Woman Member of Parliament for Isingiro District
- In office 2006–2008
- Constituency: Isingiro District

Personal details
- Died: 2008 Rubaale, Kabale–Mbarara Highway, Uganda
- Citizenship: Uganda
- Party: National Resistance Movement
- Occupation: Politician
- Known for: First councillor for Bukanga and legislator for Isingiro District
- Committees: Committee on Defence and Internal Affairs; Committee on Natural Resources; Public Accounts Committee

= Kyokuhairwa Kyaka Vicky =

Ugandan politician

Kyokuhairwa Kyaka Viccy (d. 2008), also known as Vicky Kyaka Kyokuhairwa, was a Ugandan politician in the eighth Parliament of Uganda representing Isingiro District. She was the first councillor for Bukanga in the early 90s.

== Political life ==
Kyokuhairwa won the 2006 election in Isingiro district woman parliamentary seat with 94,258 votes. Her closest rival Kyokuhairwe Stella Masiko Kafureka polled 10,739, while Biriwuija Edith Mwebaze had 7,571 votes.

In 2008, Vicky died with a couple and two other people after their car collided with a Fuso truck at Rubaale on the Kabale-Mbarara highway. The other deceased were identified as Mathias Mulumba and his wife, Winnie. Kyokuhairwa was in the company of her mother-in-law and was admitted at Nkozi Hospital.

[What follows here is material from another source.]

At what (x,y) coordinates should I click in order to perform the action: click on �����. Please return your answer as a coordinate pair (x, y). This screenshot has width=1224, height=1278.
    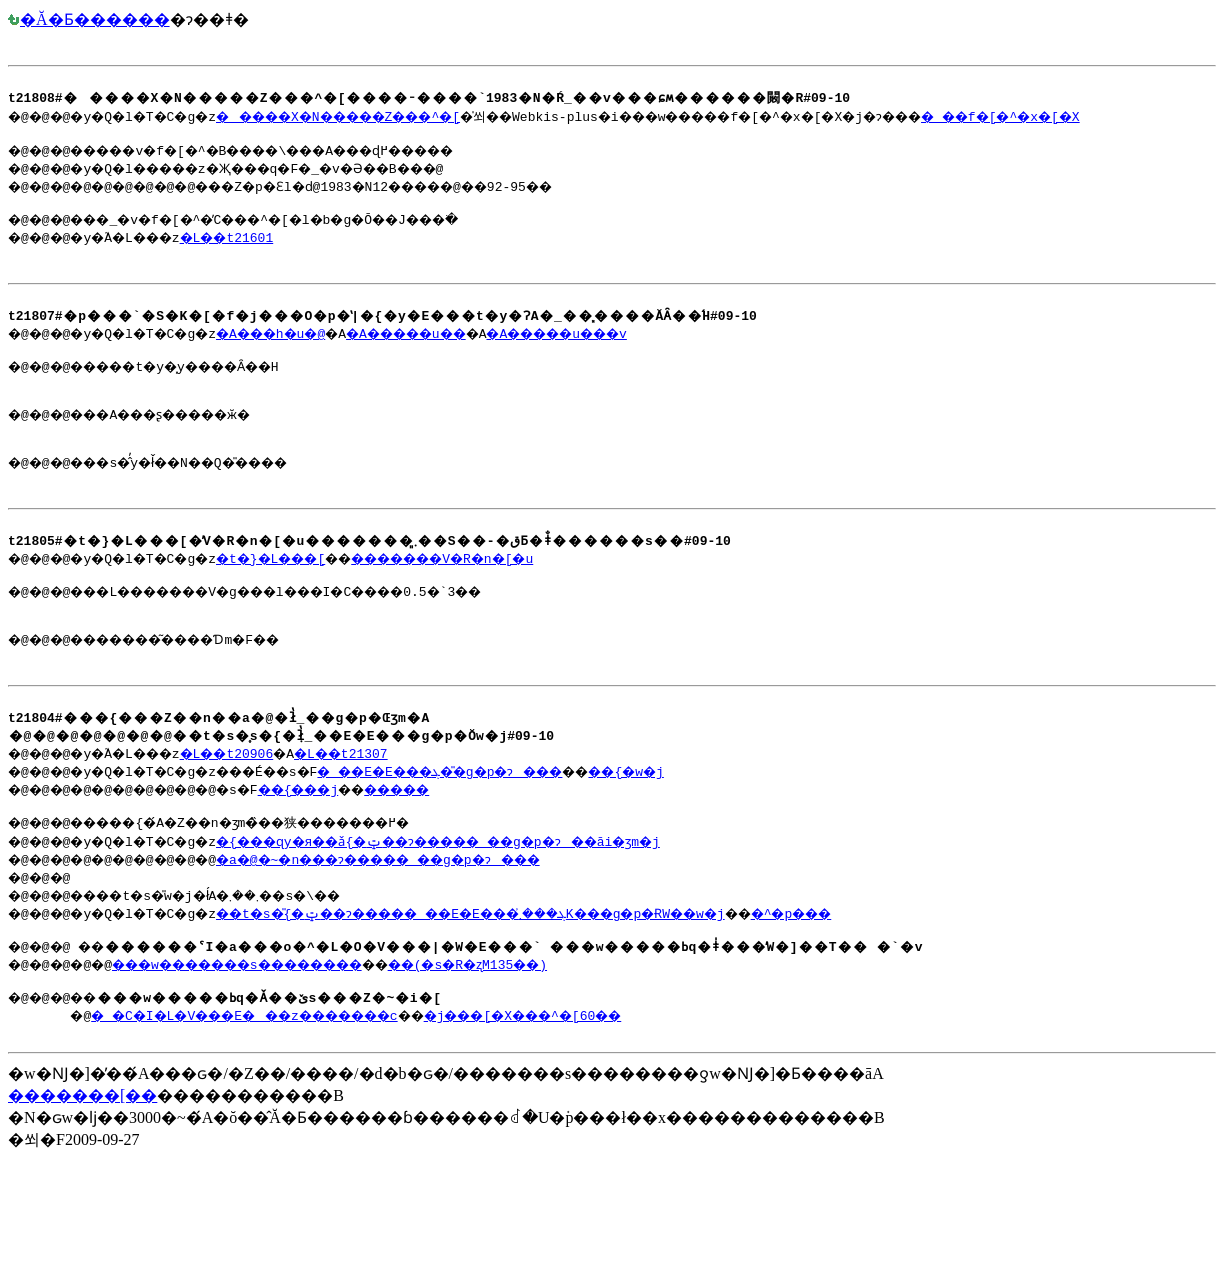
    Looking at the image, I should click on (453, 852).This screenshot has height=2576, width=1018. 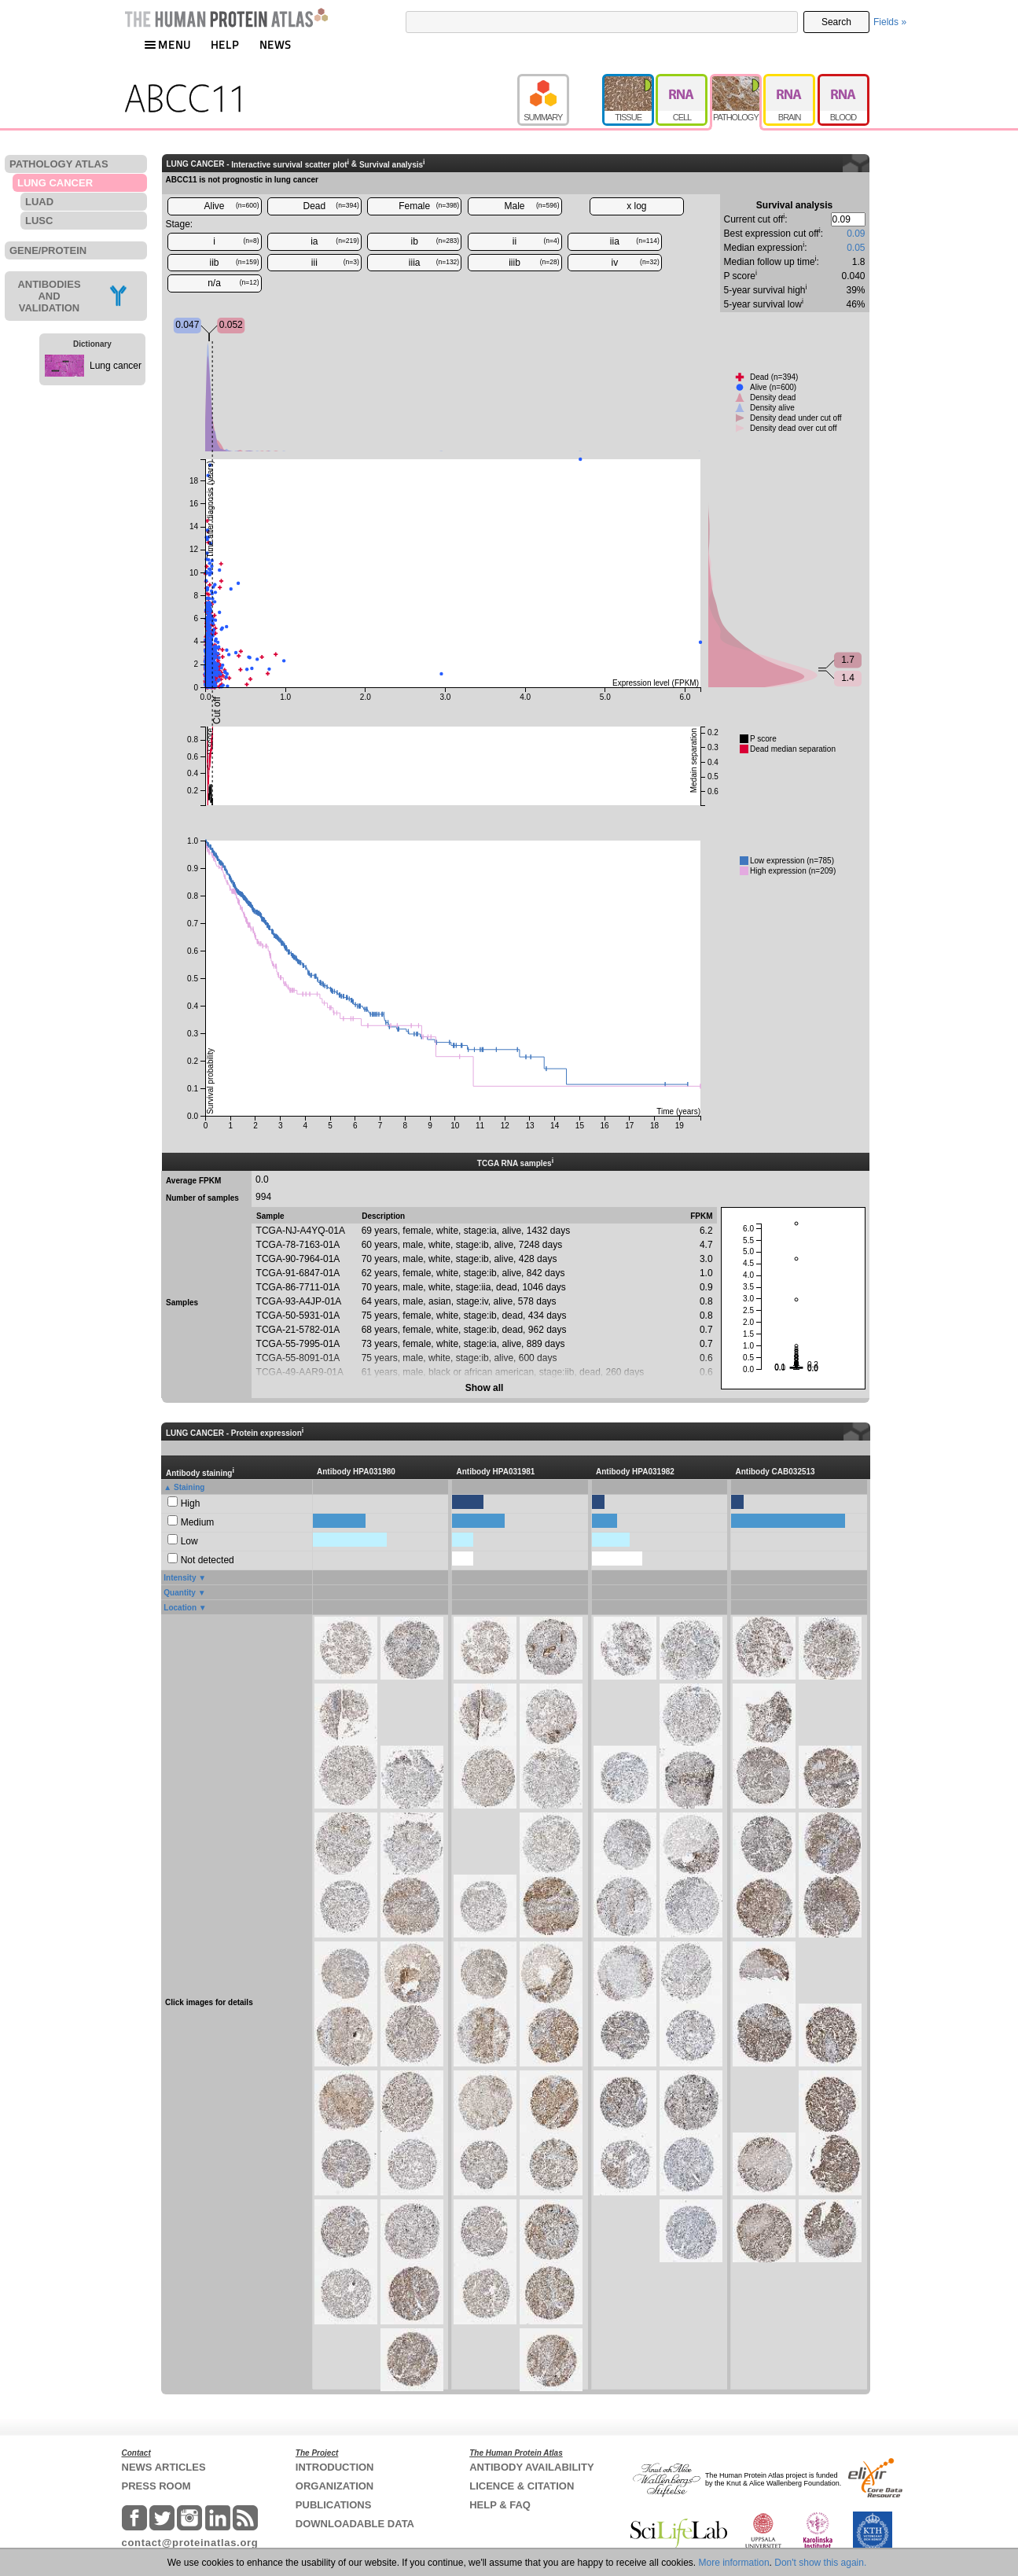 What do you see at coordinates (335, 262) in the screenshot?
I see `iii` at bounding box center [335, 262].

The Parliament also paid tribute to Viccy. which was moved by the Government Chief Whip, Kabakumba Matsiko, who said the late had distinguished herself as hardworking, vibrant and loyal to the ruling National Resistance Movement party. Vicky was also known by other MPs for being a developmental and a great mobilizer who believed in family unity and harmony, a great and empowered woman, a great legislator who had been a model for many women parliamentarians in the multiparty system and a prayerful woman who was attached to her family and constituency.

While at the Parliament, she served as a member on the Parliamentary Committees of Defence and Internal Affairs, Natural Resources, and the Public Accounts Committee.